_Required action_
Copy out every entry that follows, without a single picture.
*** Material to process Section Begins ***
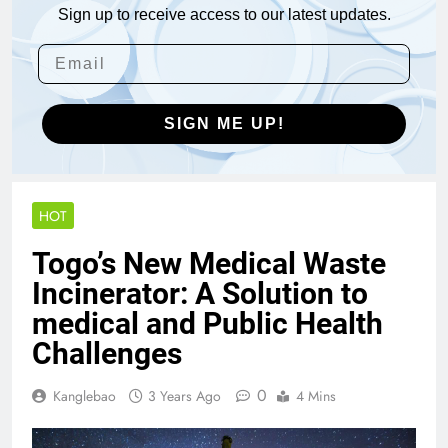
Sign up to receive access to our latest updates.
SIGN ME UP!
HOT
Togo’s New Medical Waste
Incinerator: A Solution to
medical and Public Health
Challenges
0
Kanglebao
3 Years Ago
4 Mins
*** Material to process Section Ends ***
_Exercise solution_
Sign up to receive access to our latest updates.
SIGN ME UP!
HOT
Togo’s New Medical Waste
Incinerator: A Solution to
medical and Public Health
Challenges
0
Kanglebao
3 Years Ago
4 Mins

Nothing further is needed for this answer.